LA DISPERSION DU TEMPOREL DE L’ABBAYE DANS LE BAS-PAYS(1790-1791)

La dispersion du domaine temporel de l’abbaye Léoncel en souligne à la fois l’étendue et la diversité.
Les parcelles soumises au droit féodal par le biais du contrat d’albergement (ou bail emphytéotique) étaient innombrables et fort difficiles à mesurer puisque les terriers n’indiquent pas toujours la superficie. Le nombre des albergataires de l’abbaye devait approcher le millier au XVIII° siècle., dont, avec des familles paysannes nettement majoritaires, des représentants des diverses classes sociales : bourgeois, religieux et nobles, parfois de haut rang. Le sort de ces espaces, géographiquement dispersés en plaine comme en montagne, fut tracé dans la nuit du 4 Août 1789 avec une indéniable générosité, hélas quelque peu retenue dans les jours suivants qui posèrent le principe du rachat des droits sur la terre. Dans une certaine confusion née du refus d’accepter le principe du rachat, et de la diversité de décisions locales, l’Assemblée Législative tenta assez timidement de régler le problème . C’est finalement la Convention qui scella le sort de ces espaces par le décret du 17 juillet 1793 dans lequel on peut lire « Toutes redevances ci-devant seigneuriales, droits féodaux, censuels, fixes ou casuels, même ceux conservés par le décret du 25 août dernier, sont supprimés sans indemnité ». Nous savons que des « fermiers des terriers» se chargeaient de récolter le produit des droits féodaux pour le compte des moines. Devant l’évolution esquissée par la Nuit du 4 Août 1789, certains d’entre eux tentèrent de vendre aux enchères leur bail. On comprendra facilement qu’ils n’eurent aucun succès.
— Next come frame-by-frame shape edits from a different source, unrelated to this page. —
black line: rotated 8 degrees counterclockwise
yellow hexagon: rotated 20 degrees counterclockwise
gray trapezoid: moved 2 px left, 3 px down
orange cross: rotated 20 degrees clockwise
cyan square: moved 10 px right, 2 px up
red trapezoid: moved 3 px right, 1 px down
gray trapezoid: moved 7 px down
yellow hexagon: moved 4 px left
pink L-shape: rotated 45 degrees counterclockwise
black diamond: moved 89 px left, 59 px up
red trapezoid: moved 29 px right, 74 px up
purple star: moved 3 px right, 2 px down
leoncel-abbaye-47.1Les biens du monastère, relevant du droit moderne sous la forme du fermage et du métayage mais aussi pour une petite partie conservés en faire-valoir direct par les moines, et confiés à des valets salariés, devenus propriété de la Nation à l’automne de 1789, constituèrent les BIENS NATIONAUX de « première catégorie », la seconde désignant un peu plus tard les biens des nobles ayant choisi l’émigration. Les biens nationaux, issus du domaine temporel de Léoncel firent l’objet de ventes rapides en plaine et dans la moyenne vallée de la Gervanne. En montagne les choses allèrent beaucoup plus lentement. L’Etat a donc géré à son profit pendant plus d’une décennie et parfois bien davantage les anciens domaines montagnards dont les revenus ont, un temps, alimenté la Caisse d’amortissement de la dette publique ou le budget de la Légion d’Honneur. Quant aux forêts, elles étaient confiées au service national des Eaux et Forêts.
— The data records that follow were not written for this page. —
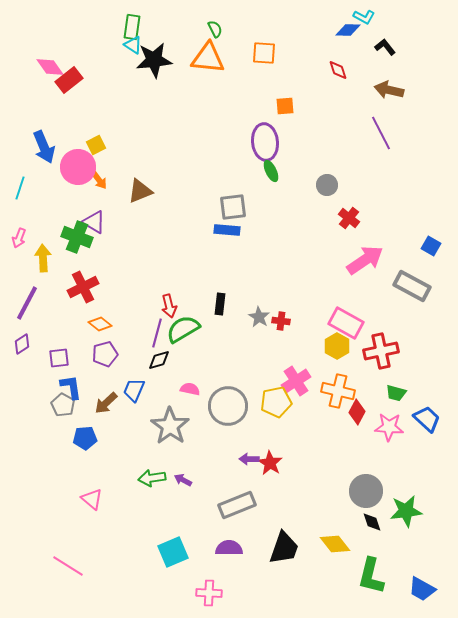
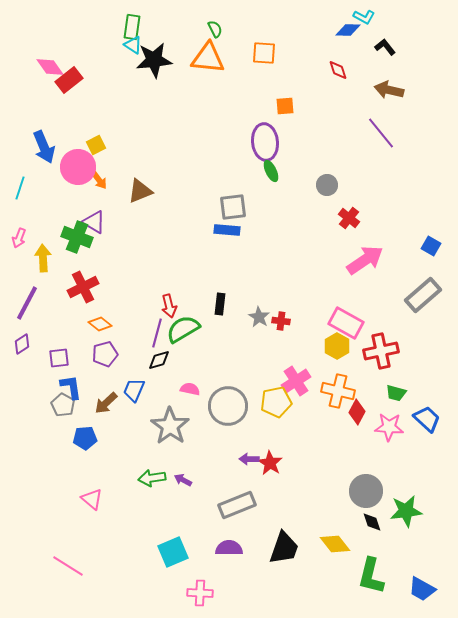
purple line at (381, 133): rotated 12 degrees counterclockwise
gray rectangle at (412, 286): moved 11 px right, 9 px down; rotated 69 degrees counterclockwise
pink cross at (209, 593): moved 9 px left
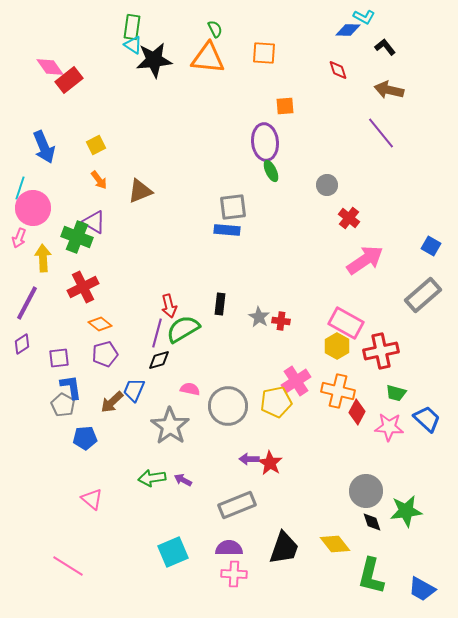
pink circle at (78, 167): moved 45 px left, 41 px down
brown arrow at (106, 403): moved 6 px right, 1 px up
pink cross at (200, 593): moved 34 px right, 19 px up
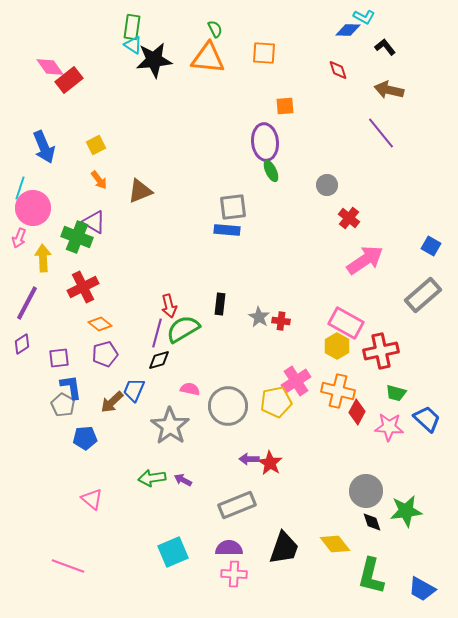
pink line at (68, 566): rotated 12 degrees counterclockwise
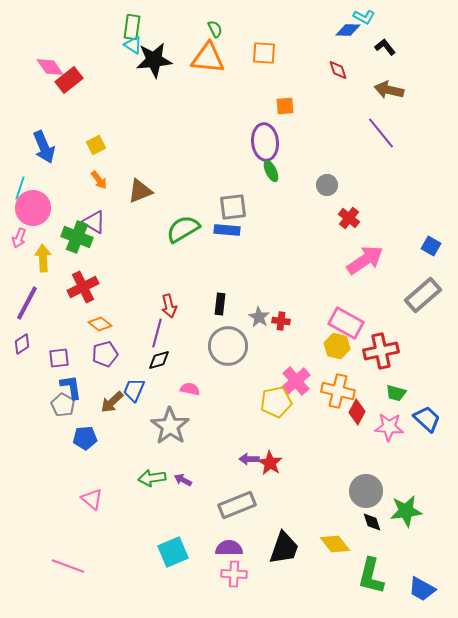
green semicircle at (183, 329): moved 100 px up
yellow hexagon at (337, 346): rotated 15 degrees counterclockwise
pink cross at (296, 381): rotated 8 degrees counterclockwise
gray circle at (228, 406): moved 60 px up
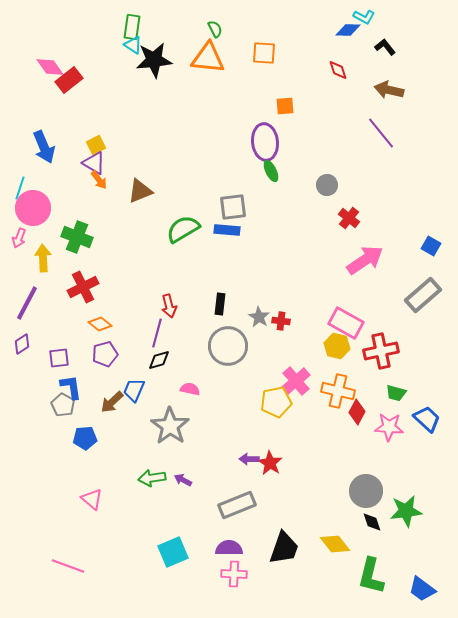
purple triangle at (94, 222): moved 59 px up
blue trapezoid at (422, 589): rotated 8 degrees clockwise
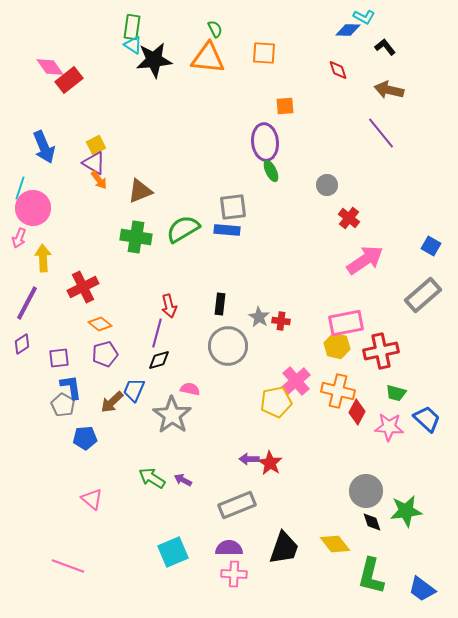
green cross at (77, 237): moved 59 px right; rotated 12 degrees counterclockwise
pink rectangle at (346, 323): rotated 40 degrees counterclockwise
gray star at (170, 426): moved 2 px right, 11 px up
green arrow at (152, 478): rotated 40 degrees clockwise
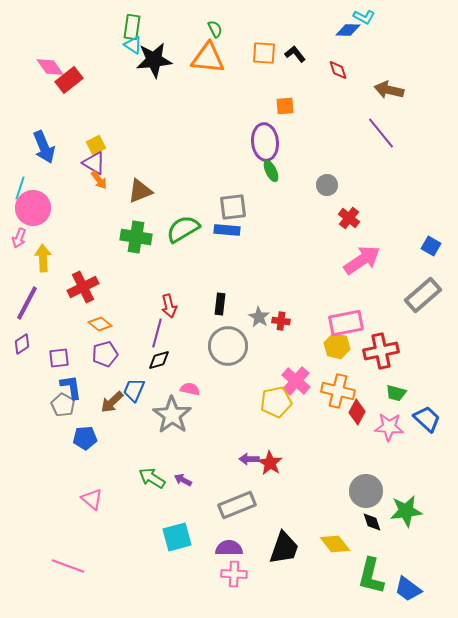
black L-shape at (385, 47): moved 90 px left, 7 px down
pink arrow at (365, 260): moved 3 px left
pink cross at (296, 381): rotated 8 degrees counterclockwise
cyan square at (173, 552): moved 4 px right, 15 px up; rotated 8 degrees clockwise
blue trapezoid at (422, 589): moved 14 px left
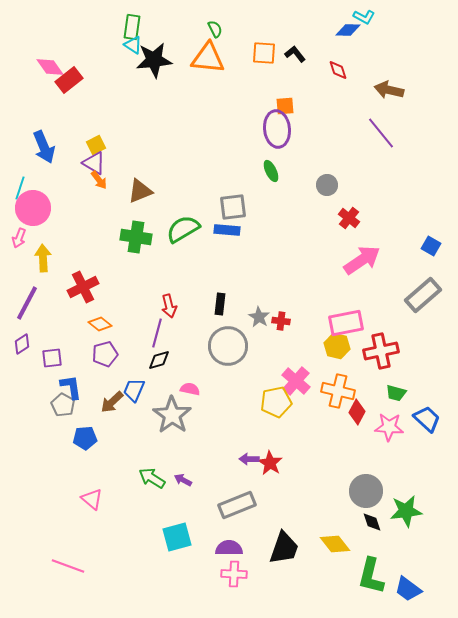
purple ellipse at (265, 142): moved 12 px right, 13 px up
purple square at (59, 358): moved 7 px left
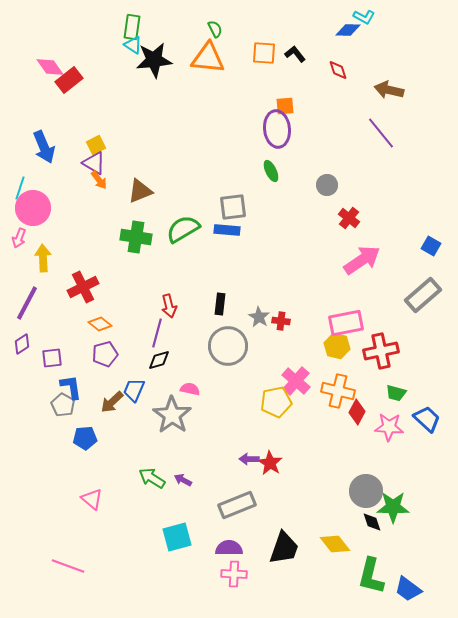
green star at (406, 511): moved 13 px left, 4 px up; rotated 8 degrees clockwise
Dans le Bas Pays, après une phase préparatoire, les adjudications commencèrent dès janvier 1791. En montagne elles ne débutèrent qu’en 1808 et la dernière se produisit en 1832, plus de 40 ans après. Issus de la plaine , l’ancien lot de l’abbé commendataire (domaines de la Part-Dieu, du moulin de Charlieu, de Saint-Martin d’Almenc, et de Maison-Blanche firent l’objet d’adjudications entre le 5 janvier et le 19 mars 1791. Après deux séances d’enchères préalables, la mise à prix de la Part-Dieu était fixée à 102.500 livres, pour une superficie de 198 hectares. Au cours de l’adjudication, le 5 janvier 1791, s’affrontèrent des nobles, des bourgeois et des paysans bien organisés en « collectif ». Au 21° feu, la Part-Dieu se trouva adjugée « à Joseph Vacher, Joachim Badoit, Pierre La Pasa, Jean Descopmbes, tous laboureurs au mandement de Pisançon et Dauphinois de Pisançon » qui donnèrent les noms de 31 associés. Le prix s’était élevé à 224.000 livres.
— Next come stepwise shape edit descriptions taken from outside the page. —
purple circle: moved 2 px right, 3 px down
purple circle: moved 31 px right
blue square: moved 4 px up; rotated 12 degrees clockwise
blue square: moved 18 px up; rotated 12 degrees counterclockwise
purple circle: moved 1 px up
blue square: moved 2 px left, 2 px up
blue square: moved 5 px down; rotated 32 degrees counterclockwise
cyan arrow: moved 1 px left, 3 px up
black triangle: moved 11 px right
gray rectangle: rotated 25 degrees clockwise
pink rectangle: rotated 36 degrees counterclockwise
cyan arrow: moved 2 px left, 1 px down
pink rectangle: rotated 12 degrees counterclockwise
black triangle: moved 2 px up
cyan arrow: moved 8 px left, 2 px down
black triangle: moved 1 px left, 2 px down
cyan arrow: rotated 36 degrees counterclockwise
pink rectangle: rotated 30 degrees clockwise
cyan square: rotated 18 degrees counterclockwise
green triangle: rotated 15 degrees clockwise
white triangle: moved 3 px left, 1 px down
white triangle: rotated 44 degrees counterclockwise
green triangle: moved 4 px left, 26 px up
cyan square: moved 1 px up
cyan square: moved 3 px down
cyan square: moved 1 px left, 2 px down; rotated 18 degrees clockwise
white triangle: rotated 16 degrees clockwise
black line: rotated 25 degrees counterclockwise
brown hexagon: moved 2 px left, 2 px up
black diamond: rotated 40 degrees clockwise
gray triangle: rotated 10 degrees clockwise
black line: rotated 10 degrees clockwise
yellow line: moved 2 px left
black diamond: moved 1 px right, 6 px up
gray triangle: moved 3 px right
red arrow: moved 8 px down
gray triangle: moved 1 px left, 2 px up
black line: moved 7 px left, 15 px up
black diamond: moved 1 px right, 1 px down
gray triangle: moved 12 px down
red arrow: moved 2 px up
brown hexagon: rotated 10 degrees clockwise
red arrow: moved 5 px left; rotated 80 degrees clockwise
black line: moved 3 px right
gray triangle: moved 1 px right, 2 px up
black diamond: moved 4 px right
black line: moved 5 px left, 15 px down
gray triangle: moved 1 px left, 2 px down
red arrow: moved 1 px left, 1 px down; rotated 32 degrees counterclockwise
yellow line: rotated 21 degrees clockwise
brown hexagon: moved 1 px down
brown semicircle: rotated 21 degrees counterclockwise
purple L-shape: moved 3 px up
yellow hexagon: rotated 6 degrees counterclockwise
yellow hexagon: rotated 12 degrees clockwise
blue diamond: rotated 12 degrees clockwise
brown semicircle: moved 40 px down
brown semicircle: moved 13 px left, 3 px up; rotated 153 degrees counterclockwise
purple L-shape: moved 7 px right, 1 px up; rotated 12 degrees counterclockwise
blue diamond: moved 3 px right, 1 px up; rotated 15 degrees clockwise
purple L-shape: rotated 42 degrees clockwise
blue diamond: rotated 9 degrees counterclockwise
Le moulin de Charlieu, voisin de la Part-Dieu et situé sur la même commune de Chatusange associait « un moulin à farine, un gruel, quatorze sétérées en culture et trois sétérées pré » (gruel : moulin ne réduisant pas les grains en farine, mais fournissant du gruau), en tout 6,4 hectares. Estimé à 18.170 livres, mis à prix à 30.500 après les enchères préalables, il fut adjugé, à la même date que la Part-Dieu, pour la somme de 32.500 livres à Pierre Dorée « lequel a déclaré subroger la dite adjudication, comme il le subroge par le présent, sieur Antoine Proët, fermier dudit moulin ».
Le domaine de Saint-Martin d’Almenc, lui aussi sur le territoire de Chatuzange, un peu à l’est de la Part-Dieu, couvrait 33 hectares. Mis à prix à 21.000 livres après les enchères préalables, il fut adjugé le 19 janvier 1791 pour 36.000 livres à Georges Lacour, juge de paix de Bourg de Péage qui déclara agir pour le compte de six paysans de Pisançon et de trois autres respectivement de Barbières, Marches et Meymans, le dernier n’étant autre que Pierre Dorée, déjà rencontré. « Etant convenu entre les co-adjudicataires que Pierre Dorée aura pour sa portion les 2/3 du bois situé au Pinet, à prendre côté vent et levant et que le prix sera fixé à dire d’experts choisis à l’amiable et sans frais ».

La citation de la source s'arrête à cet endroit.